Created by former NASA engineer-turned-YouTuber Mark Rober, this unusual robot was designed with one goal in mind: to skip stones better than anyone has skipped them before.
Skippa was created by modifying a clay pigeon thrower, and then adding customized wooden throwing arms and a box base to give it more stability. Rober’s niece and nephew finally stepped in to give it the final, all-important stylistic flourishes in the form of a colorful paint job and googly eye makeover. You know, the ingredients ever self-respecting robot needs!
A robot serenader
It’s every movie-loving tech geek’s dream: a ukulele-plucking robot that can sooth your tired soul at the end of each day with the theme from The Godfather. That’s what the Polish engineers behind UkuRobot have built with their latest robotic creation, and it is pretty darn awesome.
“It’s controlled via Bluetooth by software of our own design, that allows us to compose and play any song we want,” the UkuRobot team member known only as Jakub told Digital Trends. “The user is also able to play separate notes and chords — so it’s like playing the instrument traditionally, but using only your computer mouse. Excellent choice for fans of live music.”
A robot powered by… popcorn?
Call it Cornell’s kernels if you want: this unorthodox robot from engineers at Cornell University is powered by popping popcorn kernels. In a recent demonstration, the researchers showed that it’s possible to power a robot gripper by heating popcorn either with microwaves or direct contact using a hot Nichrome wire.
While popcorn kernels can’t be unpopped, thereby giving this a big disadvantage over existing batteries, they are biodegradable and cheap enough to be easily replaced. Maybe not such a wacky idea after all!
A robot that gives you hugs
A smart speaker might play you the right song at the right time, but it’s never going to give you a comforting hug when you’re feeling down. However, that feature is most definitely offered by HuggieBot, a robot created by researchers from the Max Planck Institute for Intelligent Systems in Stuttgart, Germany.

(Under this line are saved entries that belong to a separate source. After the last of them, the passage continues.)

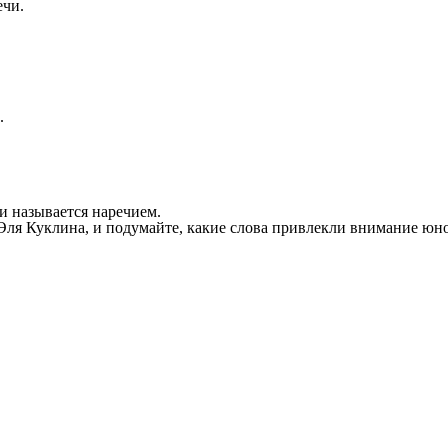
ечи.
.
и называется наречием.
Эля Куклина, и подумайте, какие слова привлекли внимание юн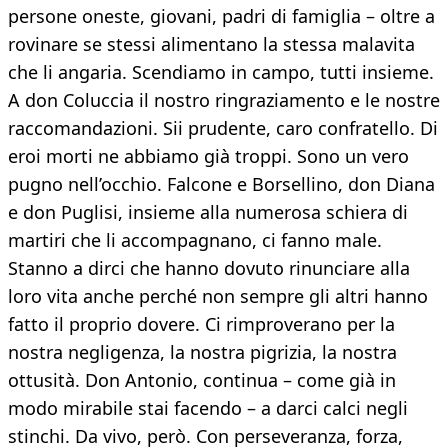
persone oneste, giovani, padri di famiglia – oltre a
rovinare se stessi alimentano la stessa malavita
che li angaria. Scendiamo in campo, tutti insieme.
A don Coluccia il nostro ringraziamento e le nostre
raccomandazioni. Sii prudente, caro confratello. Di
eroi morti ne abbiamo già troppi. Sono un vero
pugno nell’occhio. Falcone e Borsellino, don Diana
e don Puglisi, insieme alla numerosa schiera di
martiri che li accompagnano, ci fanno male.
Stanno a dirci che hanno dovuto rinunciare alla
loro vita anche perché non sempre gli altri hanno
fatto il proprio dovere. Ci rimproverano per la
nostra negligenza, la nostra pigrizia, la nostra
ottusità. Don Antonio, continua – come già in
modo mirabile stai facendo – a darci calci negli
stinchi. Da vivo, però. Con perseveranza, forza,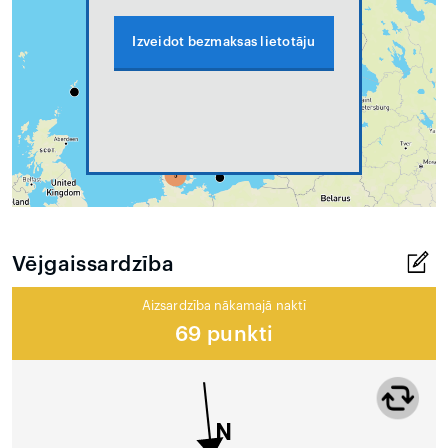
Izveidot bezmaksas lietotāju
Vējgaissardzība
Aizsardzība nākamajā naktī
69 punkti
N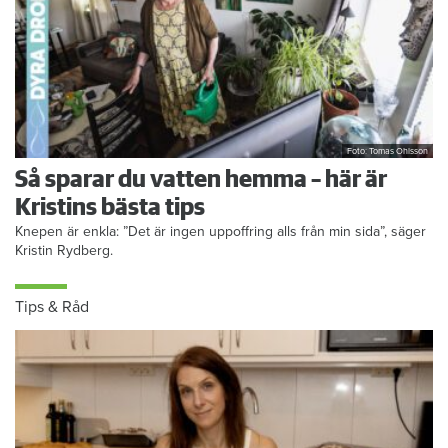
Foto: Tomas Ohlsson
Så sparar du vatten hemma – här är
Kristins bästa tips
Knepen är enkla: ”Det är ingen uppoffring alls från min sida”, säger
Kristin Rydberg.
Tips & Råd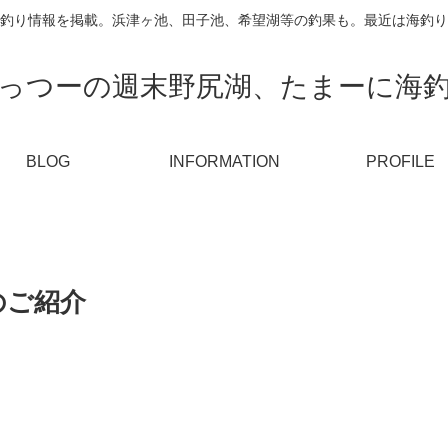
釣り情報を掲載。浜津ヶ池、田子池、希望湖等の釣果も。最近は海釣り
っつーの週末野尻湖、たまーに海
BLOG
INFORMATION
PROFILE
のご紹介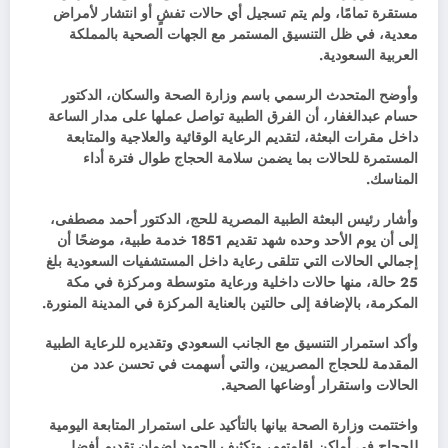
مستقرة تمامًا، ولم يتم تسجيل أي حالات تفشٍ أو انتشار لأمراض
معدية، في ظل التنسيق المستمر مع الجهات الصحية بالمملكة
العربية السعودية.
وأوضح المتحدث الرسمي باسم وزارة الصحة والسكان، الدكتور
حسام عبدالغفار، أن الفرق الطبية تواصل عملها على مدار الساعة
داخل مقرات البعثة، لتقديم الرعاية الوقائية والعلاجية والمتابعة
المستمرة للحالات بما يضمن سلامة الحجاج طوال فترة أداء
المناسك.
وأشار رئيس البعثة الطبية المصرية للحج، الدكتور أحمد مصطفى،
إلى أن يوم الأحد وحده شهد تقديم 1851 خدمة طبية، موضحًا أن
إجمالي الحالات التي تتلقى رعاية داخل المستشفيات السعودية بلغ
25 حالة، منها حالات داخلية ورعاية متوسطة ومركزة في مكة
المكرمة، بالإضافة إلى حالتين بالعناية المركزة في المدينة المنورة.
وأكد استمرار التنسيق مع الجانب السعودي وتقديره للرعاية الطبية
المقدمة للحجاج المصريين، والتي أسهمت في تحسن عدد من
الحالات واستقرار أوضاعها الصحية.
واختتمت وزارة الصحة بيانها بالتأكيد على استمرار المتابعة اليومية
للحجاج في أماكن إقامتهم، وتكثيف الجهود لضمان تقديم أفضل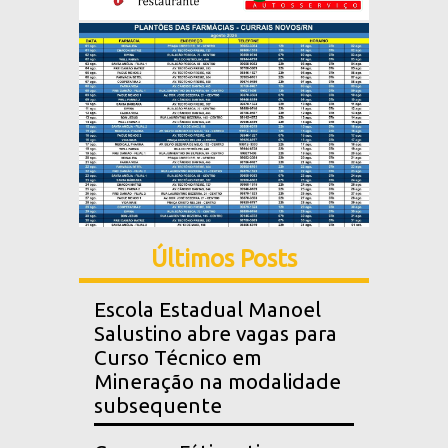
Últimos Posts
Escola Estadual Manoel
Salustino abre vagas para
Curso Técnico em
Mineração na modalidade
subsequente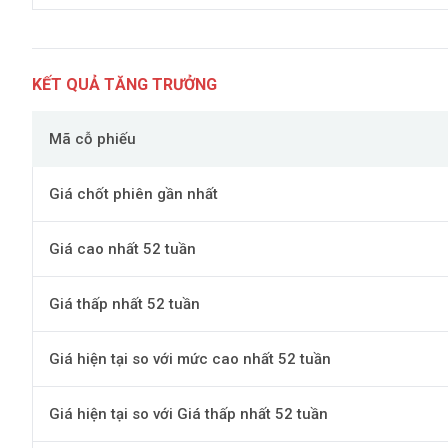
KẾT QUẢ TĂNG TRƯỞNG
Mã cỗ phiếu
Giá chốt phiên gần nhất
Giá cao nhất 52 tuần
Giá thấp nhất 52 tuần
Giá hiện tại so với mức cao nhất 52 tuần
Giá hiện tại so với Giá thấp nhất 52 tuần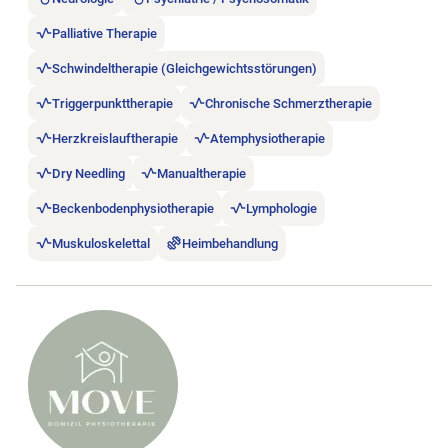
Palliative Therapie
Schwindeltherapie (Gleichgewichtsstörungen)
Triggerpunkttherapie
Chronische Schmerztherapie
Herzkreislauftherapie
Atemphysiotherapie
Dry Needling
Manualtherapie
Beckenbodenphysiotherapie
Lymphologie
Muskuloskelettal
Heimbehandlung
Stellenanzeige A+ MOVE Mobile Physiotherapie öffnen.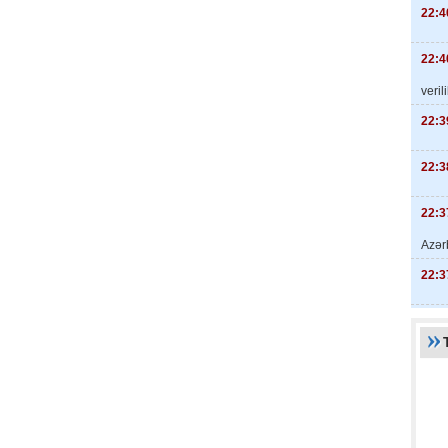
22:4
22:4
veril
22:3
22:3
22:3
Azər
22:3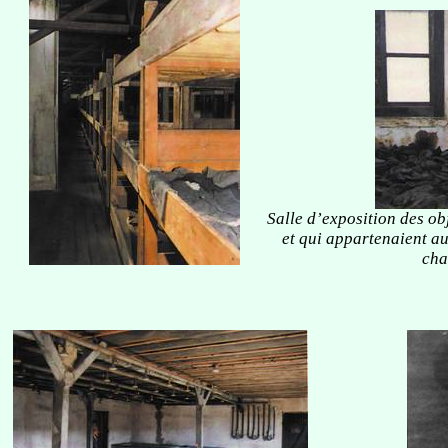
Salle d’exposition des obj
et qui appartenaient a
cha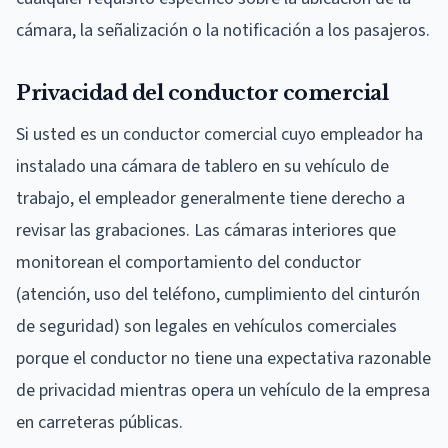
cámara, la señalización o la notificación a los pasajeros.
Privacidad del conductor comercial
Si usted es un conductor comercial cuyo empleador ha
instalado una cámara de tablero en su vehículo de
trabajo, el empleador generalmente tiene derecho a
revisar las grabaciones. Las cámaras interiores que
monitorean el comportamiento del conductor
(atención, uso del teléfono, cumplimiento del cinturón
de seguridad) son legales en vehículos comerciales
porque el conductor no tiene una expectativa razonable
de privacidad mientras opera un vehículo de la empresa
en carreteras públicas.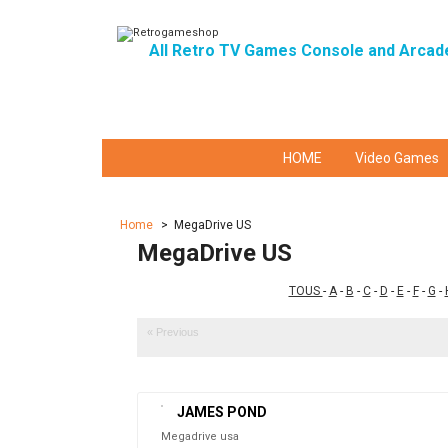
All Retro TV Games Console and Arcad
HOME
Video Games
Home
>
MegaDrive US
MegaDrive US
TOUS
-
A
-
B
-
C
-
D
-
E
-
F
-
G
-
« Previous
JAMES POND
Megadrive usa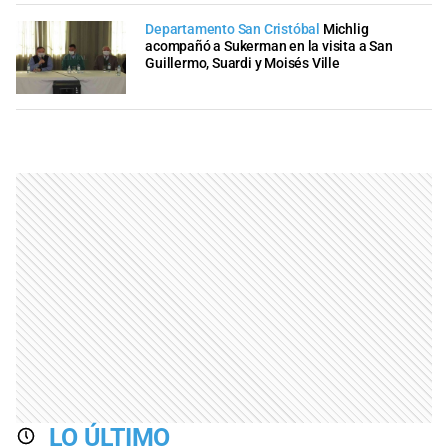
Departamento San Cristóbal
Michlig
acompañó a Sukerman en la visita a San
Guillermo, Suardi y Moisés Ville
LO ÚLTIMO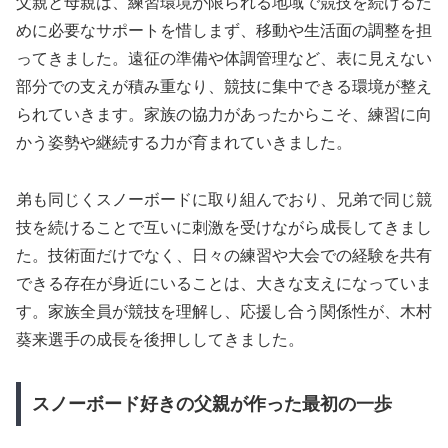
父親と母親は、練習環境が限られる地域で競技を続けるた
めに必要なサポートを惜しまず、移動や生活面の調整を担
ってきました。遠征の準備や体調管理など、表に見えない
部分での支えが積み重なり、競技に集中できる環境が整え
られていきます。家族の協力があったからこそ、練習に向
かう姿勢や継続する力が育まれていきました。
弟も同じくスノーボードに取り組んでおり、兄弟で同じ競
技を続けることで互いに刺激を受けながら成長してきまし
た。技術面だけでなく、日々の練習や大会での経験を共有
できる存在が身近にいることは、大きな支えになっていま
す。家族全員が競技を理解し、応援し合う関係性が、木村
葵来選手の成長を後押ししてきました。
スノーボード好きの父親が作った最初の一歩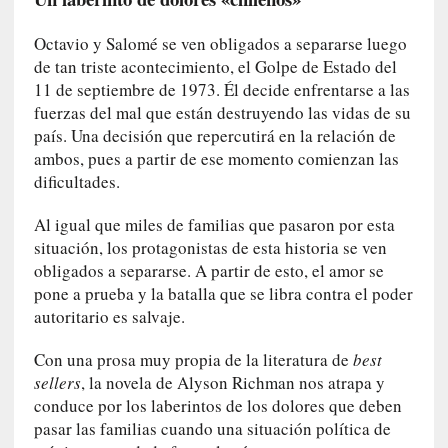
U
n
Octavio y Salomé se ven obligados a separarse luego
t
de tan triste acontecimiento, el Golpe de Estado del
r
11 de septiembre de 1973. Él decide enfrentarse a las
á
fuerzas del mal que están destruyendo las vidas de su
i
país. Una decisión que repercutirá en la relación de
l
ambos, pues a partir de ese momento comienzan las
e
dificultades.
r
q
Al igual que miles de familias que pasaron por esta
u
situación, los protagonistas de esta historia se ven
e
obligados a separarse. A partir de esto, el amor se
s
pone a prueba y la batalla que se libra contra el poder
e
autoritario es salvaje.
e
x
Con una prosa muy propia de la literatura de
best
t
sellers
, la novela de Alyson Richman nos atrapa y
i
conduce por los laberintos de los dolores que deben
e
pasar las familias cuando una situación política de
n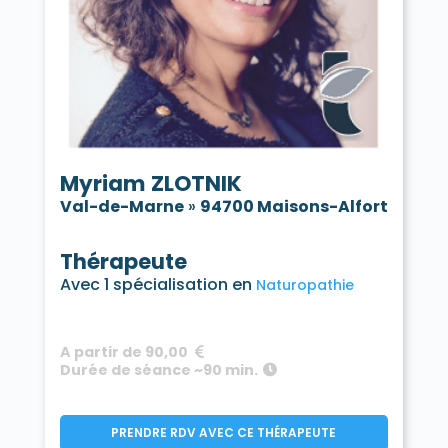
Myriam ZLOTNIK
Val-de-Marne
»
94700 Maisons-Alfort
Thérapeute
Avec 1 spécialisation en
Naturopathie
A partir de 90,00
Durée de séance ~90 min.
PRENDRE RDV AVEC CE THÉRAPEUTE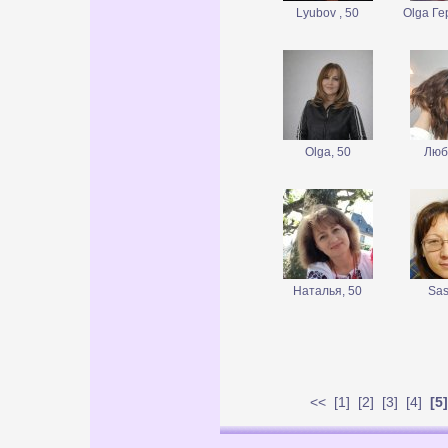
Lyubov , 50
Olga Ге
Olga, 50
Люб
Наталья, 50
Sas
<<
[
1
] [
2
] [
3
] [
4
]
[5]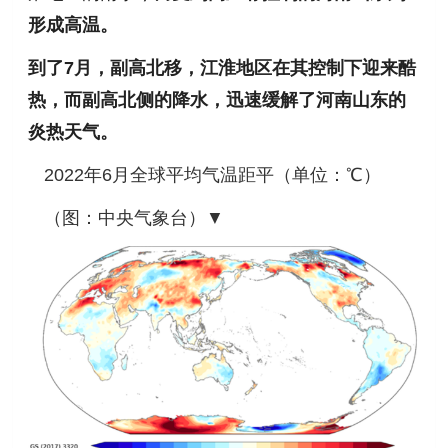
形成高温。
到了7月，
副高北移，
江淮地区在其控制下迎来酷
热，而副高北侧的降水，迅速缓解了河南山东的
炎热天气。
2022年6月全球平均气温距平（单位：℃）
（图：
中央气象台）▼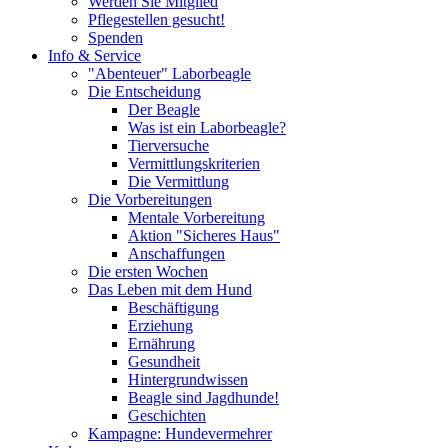
Werden Sie Mitglied
Pflegestellen gesucht!
Spenden
Info & Service
"Abenteuer" Laborbeagle
Die Entscheidung
Der Beagle
Was ist ein Laborbeagle?
Tierversuche
Vermittlungskriterien
Die Vermittlung
Die Vorbereitungen
Mentale Vorbereitung
Aktion "Sicheres Haus"
Anschaffungen
Die ersten Wochen
Das Leben mit dem Hund
Beschäftigung
Erziehung
Ernährung
Gesundheit
Hintergrundwissen
Beagle sind Jagdhunde!
Geschichten
Kampagne: Hundevermehrer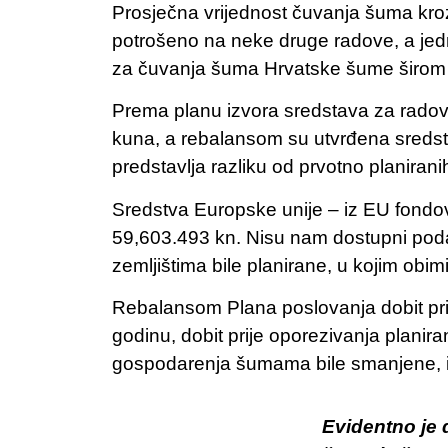
Prosječna vrijednost čuvanja šuma kroz
potrošeno na neke druge radove, a je
za čuvanja šuma Hrvatske šume širom o
Prema planu izvora sredstava za rado
kuna, a rebalansom su utvrđena sreds
predstavlja razliku od prvotno planira
Sredstva Europske unije – iz EU fondo
59,603.493 kn. Nisu nam dostupni pod
zemljištima bile planirane, u kojim obim
Rebalansom Plana poslovanja dobit pri
godinu, dobit prije oporezivanja planir
gospodarenja šumama bile smanjene, i 
Evidentno je 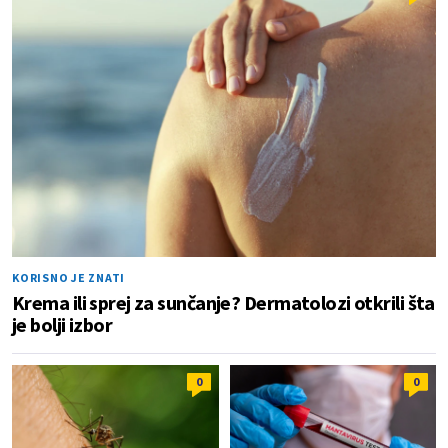
KORISNO JE ZNATI
Krema ili sprej za sunčanje? Dermatolozi otkrili šta
je bolji izbor
0
0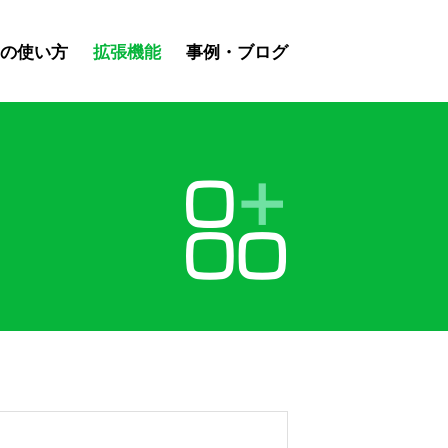
スの使い方
拡張機能
事例・ブログ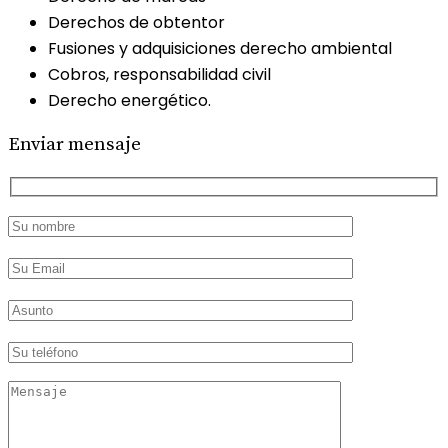
Derechos de obtentor
Fusiones y adquisiciones derecho ambiental
Cobros, responsabilidad civil
Derecho energético.
Enviar mensaje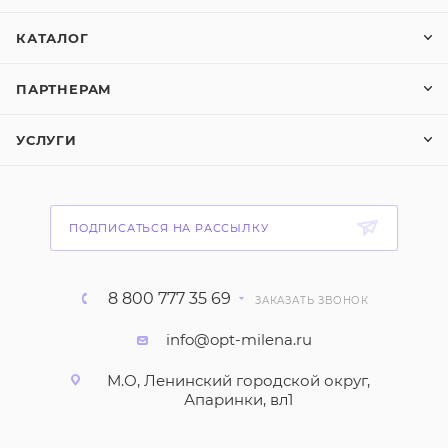
КАТАЛОГ
ПАРТНЕРАМ
УСЛУГИ
ПОДПИСАТЬСЯ НА РАССЫЛКУ
8 800 777 35 69
ЗАКАЗАТЬ ЗВОНОК
info@opt-milena.ru
М.О, Ленинский городской округ,
Апаринки, вл1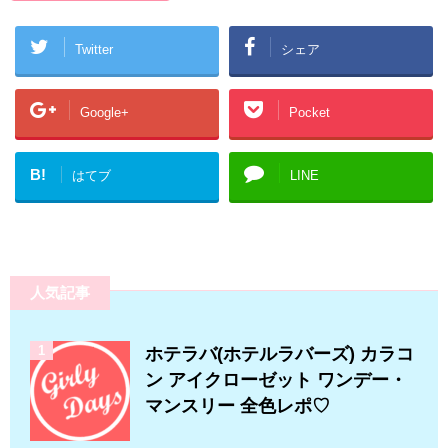
Twitter
シェア
Google+
Pocket
B!
はてブ
LINE
人気記事
1
ホテラバ(ホテルラバーズ) カラコ
ン アイクローゼット ワンデー・
マンスリー 全色レポ♡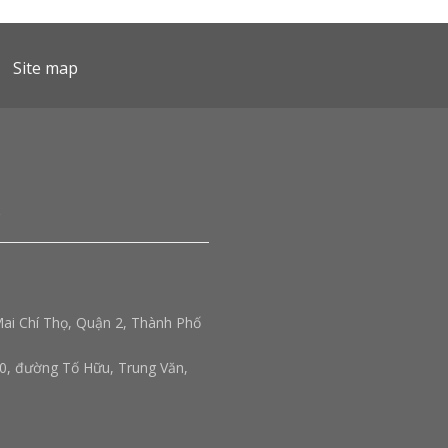
Site map
ai Chí Thọ, Quận 2, Thành Phố
0, đường Tố Hữu, Trung Văn,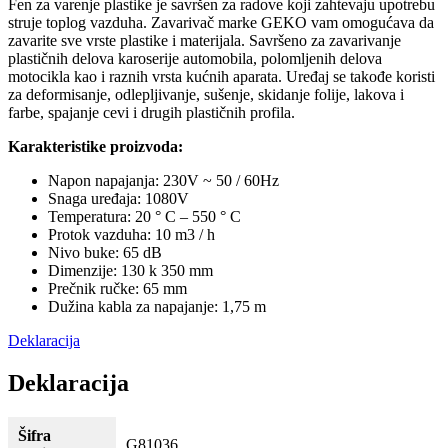
Fen za varenje plastike je savršen za radove koji zahtevaju upotrebu
struje toplog vazduha. Zavarivač marke GEKO vam omogućava da
zavarite sve vrste plastike i materijala. Savršeno za zavarivanje
plastičnih delova karoserije automobila, polomljenih delova
motocikla kao i raznih vrsta kućnih aparata. Uređaj se takođe koristi
za deformisanje, odlepljivanje, sušenje, skidanje folije, lakova i
farbe, spajanje cevi i drugih plastičnih profila.
Karakteristike proizvoda:
Napon napajanja: 230V ~ 50 / 60Hz
Snaga uređaja: 1080V
Temperatura: 20 ° C – 550 ° C
Protok vazduha: 10 m3 / h
Nivo buke: 65 dB
Dimenzije: 130 k 350 mm
Prečnik ručke: 65 mm
Dužina kabla za napajanje: 1,75 m
Deklaracija
Deklaracija
Šifra
G81036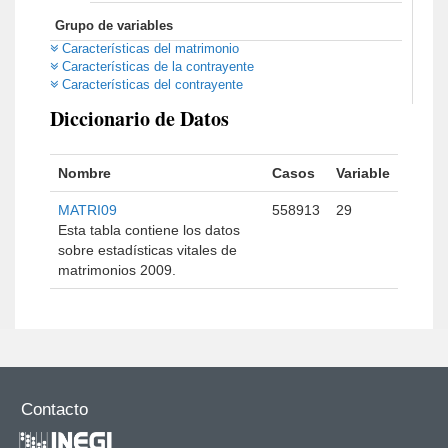
Grupo de variables
Características del matrimonio
Características de la contrayente
Características del contrayente
Diccionario de Datos
Nombre
Casos
Variable
MATRI09
558913
29
Esta tabla contiene los datos
sobre estadísticas vitales de
matrimonios 2009.
Contacto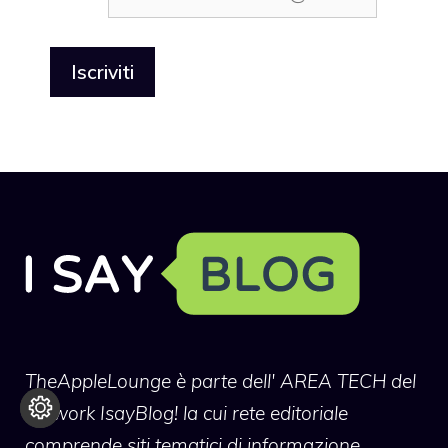
TheAppleLounge
è parte dell' AREA TECH del
network IsayBlog! la cui rete editoriale
comprende siti tematici di informazione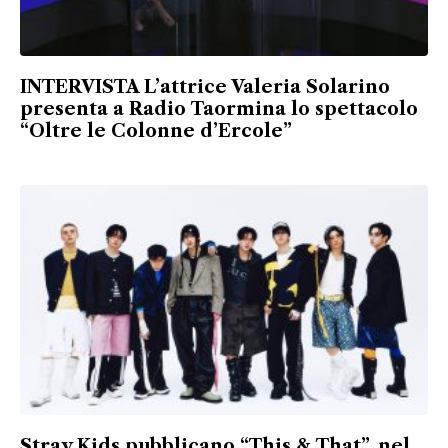
INTERVISTA L’attrice Valeria Solarino
presenta a Radio Taormina lo spettacolo
“Oltre le Colonne d’Ercole”
Stray Kids pubblicano “This & That”, nel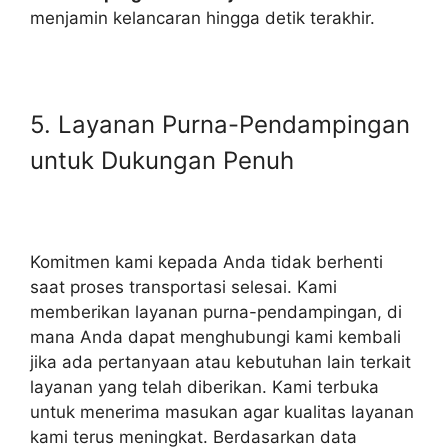
menjamin kelancaran hingga detik terakhir.
5. Layanan Purna-Pendampingan
untuk Dukungan Penuh
Komitmen kami kepada Anda tidak berhenti
saat proses transportasi selesai. Kami
memberikan layanan purna-pendampingan, di
mana Anda dapat menghubungi kami kembali
jika ada pertanyaan atau kebutuhan lain terkait
layanan yang telah diberikan. Kami terbuka
untuk menerima masukan agar kualitas layanan
kami terus meningkat. Berdasarkan data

At present, HuggieBot takes the form of a modified PR2 robot covered in softy layers of foam, polyester, and other materials. Its hugs can be modified according to the firmness of embrace you prefer (thanks to a pressure sensor), and you even have the option of a heated hug for special occasions.
The researchers think HuggieBot could eventually have therapeutic applications, and are actively investigating ways for the robot to determine how users are feeling so as to know when to make its presence felt.